Important New Research Alert: What you can do to make sure your student gets what they need

A recent national study of approximately 2500 youth with ADHD ages 4 to 17 revealed some alarming findings about how the needs of students with ADHD are NOT being met. Although the majority of students were receiving one or more interventions, the authors, led by George DuPaul, Ph.D. of Lehigh University found that at least one in three students with ADHD received no school interventions even though they showed significant academic and social difficulties.[1]

This is especially true for kids from non-English speaking and/or lower income families. Other shocking results: One in four students with ADHD had repeated a grade, one in six had been expelled from school. In addition, middle and high school students with ADHD were less likely than elementary school students to receive any school services despite similar if not worse academic and social functioning.[2]

Honestly, I am quite distressed by the results of this study. Given that school is often the hardest area of functioning for kids with ADHD and there’s been so much professional development for educators about ADHD in the past decade, I guess I had naively believed that things were better than this. While this study sheds a glaring light on the lack of educational support and interventions for ALL kids with ADHD, those youngsters from non-English speaking families or those with fewer means have educational needs that are particularly neglected. Such disparities in who or who doesn’t get help means that education—a fundamental American value as the path for people to overcome racial and/or socioeconomic obstacles to find success on their own terms—is actually thwarting kids with ADHD. This is completely unacceptable.

School-based interventions improve classroom behavior, academic performance and social relationships. For middle and high school with ADHD this current is particularly critical: they already run a higher risk for underachievement and dropping out. This current study also implies that services kids receive in elementary school are discontinued as they mature. It’s a sad irony I’ve seen too many times: when kids with ADHD have useful scaffolding and are doing better, the services are later withdrawn because of their success. Instead, these interventions need to remain in place to help with the increasing executive functioning demands for independence in middle and high school.

What can you do to make sure your son or daughter is getting the services they need?
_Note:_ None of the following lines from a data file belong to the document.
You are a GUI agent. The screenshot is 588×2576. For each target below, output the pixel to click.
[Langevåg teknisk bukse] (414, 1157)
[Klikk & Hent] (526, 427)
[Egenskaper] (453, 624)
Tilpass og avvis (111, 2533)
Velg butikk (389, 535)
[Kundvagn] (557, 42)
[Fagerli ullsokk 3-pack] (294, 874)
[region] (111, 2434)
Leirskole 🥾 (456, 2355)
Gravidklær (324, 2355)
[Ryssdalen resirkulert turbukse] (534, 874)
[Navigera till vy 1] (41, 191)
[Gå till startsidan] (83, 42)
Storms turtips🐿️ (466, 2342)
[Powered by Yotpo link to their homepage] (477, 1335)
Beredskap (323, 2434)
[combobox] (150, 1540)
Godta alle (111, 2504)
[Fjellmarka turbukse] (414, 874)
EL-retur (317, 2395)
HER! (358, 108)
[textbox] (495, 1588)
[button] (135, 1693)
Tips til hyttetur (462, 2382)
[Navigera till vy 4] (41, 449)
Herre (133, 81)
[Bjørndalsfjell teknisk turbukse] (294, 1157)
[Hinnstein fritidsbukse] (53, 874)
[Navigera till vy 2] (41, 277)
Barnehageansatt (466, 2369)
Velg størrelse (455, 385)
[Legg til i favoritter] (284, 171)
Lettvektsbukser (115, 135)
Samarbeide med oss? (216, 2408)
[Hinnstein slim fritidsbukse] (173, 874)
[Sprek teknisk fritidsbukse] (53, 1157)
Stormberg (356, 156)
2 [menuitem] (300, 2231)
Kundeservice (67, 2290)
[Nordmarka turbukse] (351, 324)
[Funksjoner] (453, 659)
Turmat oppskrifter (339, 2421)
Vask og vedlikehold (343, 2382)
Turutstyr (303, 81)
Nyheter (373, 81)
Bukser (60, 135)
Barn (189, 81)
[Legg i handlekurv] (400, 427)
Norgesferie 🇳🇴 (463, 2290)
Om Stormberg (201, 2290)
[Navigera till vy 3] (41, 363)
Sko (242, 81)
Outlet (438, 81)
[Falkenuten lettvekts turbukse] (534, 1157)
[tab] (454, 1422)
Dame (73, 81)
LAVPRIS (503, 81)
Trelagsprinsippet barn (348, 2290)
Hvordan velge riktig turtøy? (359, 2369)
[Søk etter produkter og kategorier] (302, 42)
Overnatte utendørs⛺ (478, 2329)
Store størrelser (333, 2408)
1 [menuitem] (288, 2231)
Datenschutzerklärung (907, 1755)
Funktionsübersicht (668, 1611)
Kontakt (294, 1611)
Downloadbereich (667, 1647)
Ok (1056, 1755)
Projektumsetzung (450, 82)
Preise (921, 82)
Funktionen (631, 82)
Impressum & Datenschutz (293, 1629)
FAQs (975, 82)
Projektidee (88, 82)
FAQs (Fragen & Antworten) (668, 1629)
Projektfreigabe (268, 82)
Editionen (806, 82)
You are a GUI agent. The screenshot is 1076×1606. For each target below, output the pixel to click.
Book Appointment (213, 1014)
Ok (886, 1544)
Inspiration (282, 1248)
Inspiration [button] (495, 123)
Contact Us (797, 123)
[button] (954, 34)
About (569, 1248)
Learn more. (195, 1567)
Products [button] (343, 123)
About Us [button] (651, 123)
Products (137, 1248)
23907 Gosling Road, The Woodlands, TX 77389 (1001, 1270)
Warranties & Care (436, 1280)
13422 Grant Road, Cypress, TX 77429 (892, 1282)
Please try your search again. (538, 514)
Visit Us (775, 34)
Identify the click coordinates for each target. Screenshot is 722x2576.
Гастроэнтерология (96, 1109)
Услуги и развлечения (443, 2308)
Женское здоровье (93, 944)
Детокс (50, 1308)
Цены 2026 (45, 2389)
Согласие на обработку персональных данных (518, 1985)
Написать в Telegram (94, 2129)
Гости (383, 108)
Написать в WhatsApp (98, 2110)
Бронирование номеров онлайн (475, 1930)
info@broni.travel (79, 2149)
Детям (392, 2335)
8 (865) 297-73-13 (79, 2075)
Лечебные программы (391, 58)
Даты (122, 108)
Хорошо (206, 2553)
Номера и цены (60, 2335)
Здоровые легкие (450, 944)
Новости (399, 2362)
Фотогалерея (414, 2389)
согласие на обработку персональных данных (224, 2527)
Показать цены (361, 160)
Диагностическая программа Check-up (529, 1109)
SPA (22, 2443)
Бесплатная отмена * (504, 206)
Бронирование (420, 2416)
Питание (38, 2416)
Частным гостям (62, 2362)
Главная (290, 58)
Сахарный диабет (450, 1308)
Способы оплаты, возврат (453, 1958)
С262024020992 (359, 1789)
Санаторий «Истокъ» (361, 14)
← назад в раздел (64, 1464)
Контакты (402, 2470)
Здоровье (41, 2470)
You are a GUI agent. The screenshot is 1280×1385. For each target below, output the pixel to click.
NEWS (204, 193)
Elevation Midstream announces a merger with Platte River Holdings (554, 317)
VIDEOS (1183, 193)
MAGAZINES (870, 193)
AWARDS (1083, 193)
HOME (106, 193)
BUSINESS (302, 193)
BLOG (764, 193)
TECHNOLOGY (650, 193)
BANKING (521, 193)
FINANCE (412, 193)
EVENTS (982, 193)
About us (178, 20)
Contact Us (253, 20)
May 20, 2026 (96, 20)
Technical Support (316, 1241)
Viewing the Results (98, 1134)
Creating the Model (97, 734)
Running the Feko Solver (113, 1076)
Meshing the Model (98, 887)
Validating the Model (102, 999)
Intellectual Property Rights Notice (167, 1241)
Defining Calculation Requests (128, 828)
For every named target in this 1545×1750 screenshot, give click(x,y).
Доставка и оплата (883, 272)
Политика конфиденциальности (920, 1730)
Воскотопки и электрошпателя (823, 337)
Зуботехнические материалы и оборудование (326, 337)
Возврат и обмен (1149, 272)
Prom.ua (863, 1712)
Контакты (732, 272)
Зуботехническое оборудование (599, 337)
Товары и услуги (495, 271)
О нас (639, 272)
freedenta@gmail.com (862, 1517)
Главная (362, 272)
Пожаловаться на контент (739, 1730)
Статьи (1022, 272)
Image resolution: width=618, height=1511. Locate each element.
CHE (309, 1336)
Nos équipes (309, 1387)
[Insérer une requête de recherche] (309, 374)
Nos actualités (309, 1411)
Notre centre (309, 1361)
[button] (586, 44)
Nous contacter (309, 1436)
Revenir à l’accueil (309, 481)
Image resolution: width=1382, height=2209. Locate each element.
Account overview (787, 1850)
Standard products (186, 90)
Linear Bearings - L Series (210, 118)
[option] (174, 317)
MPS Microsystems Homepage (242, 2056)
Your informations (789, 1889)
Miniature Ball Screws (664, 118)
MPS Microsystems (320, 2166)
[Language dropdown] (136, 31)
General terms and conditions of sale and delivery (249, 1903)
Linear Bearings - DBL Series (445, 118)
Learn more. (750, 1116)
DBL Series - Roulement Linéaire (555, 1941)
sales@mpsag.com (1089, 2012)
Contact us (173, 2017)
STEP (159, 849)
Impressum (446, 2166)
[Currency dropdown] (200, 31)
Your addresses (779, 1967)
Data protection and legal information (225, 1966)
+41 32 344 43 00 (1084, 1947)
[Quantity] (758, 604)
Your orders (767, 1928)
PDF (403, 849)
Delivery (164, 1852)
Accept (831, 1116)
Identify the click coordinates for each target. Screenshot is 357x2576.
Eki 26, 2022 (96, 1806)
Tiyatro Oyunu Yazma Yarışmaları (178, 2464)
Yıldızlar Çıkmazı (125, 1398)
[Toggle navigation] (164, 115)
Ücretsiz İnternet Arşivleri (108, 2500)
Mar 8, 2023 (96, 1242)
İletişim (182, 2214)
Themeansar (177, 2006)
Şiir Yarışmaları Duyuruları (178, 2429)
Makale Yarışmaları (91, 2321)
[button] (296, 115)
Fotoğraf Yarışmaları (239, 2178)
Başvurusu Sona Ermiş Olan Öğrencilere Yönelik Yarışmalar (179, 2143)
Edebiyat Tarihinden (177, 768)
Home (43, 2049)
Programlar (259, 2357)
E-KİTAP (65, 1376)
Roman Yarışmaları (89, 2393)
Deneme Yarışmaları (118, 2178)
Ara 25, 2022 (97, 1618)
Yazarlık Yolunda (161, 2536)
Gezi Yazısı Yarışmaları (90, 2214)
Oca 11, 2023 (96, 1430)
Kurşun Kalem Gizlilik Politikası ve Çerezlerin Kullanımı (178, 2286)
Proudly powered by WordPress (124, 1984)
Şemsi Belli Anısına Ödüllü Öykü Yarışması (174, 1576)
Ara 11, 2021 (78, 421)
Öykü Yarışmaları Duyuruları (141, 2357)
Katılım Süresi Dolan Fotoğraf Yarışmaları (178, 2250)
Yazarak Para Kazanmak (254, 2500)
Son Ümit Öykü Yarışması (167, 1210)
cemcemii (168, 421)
  1. If your child was given a diagnosis of ADHD by a primary care or mental health provider and has not received an IEP or 504 evaluation, call the school and set up a meeting right away. Since your son or daughter already has a diagnosis and meets criteria for one of these interventions, you are entitled to have a meeting. Don’t be afraid to be persistent.
  2. If your son or daughter already has an Individualized Educational Program, a 504 accommodation plan or a Functional Behavioral Assessment Plan, you can request an informal gathering of administrators, teachers and counselors to discuss the support services that are already in place. You many also ask for a formal team meeting to re-evaluate the existing IEP and make changes to it.
  3. I recommend at least one informal meeting of the people at school who know and/or teach your child or teen per year so that you discuss academic and social goals and set up a method of communication that works for everyone. It’s great if the student can participate in part of this meeting as well so their perspective is both heard and integrated into the plan.
  4. If you are unsure about the level of the services that your child is supposed to receive or unclear if the services are indeed being provided, then consider one of these options: A) Asking for someone (of your choice or the school’s) to observe your child in a few different environments at school and share those findings with you and the team; B) Consulting with someone outside of the school such as a learning specialist, ADHD coach or psychotherapist to review what’s in place for your student and make helpful suggestions; C) Speaking with an educational advocate to help you assess your situation and look at possible options.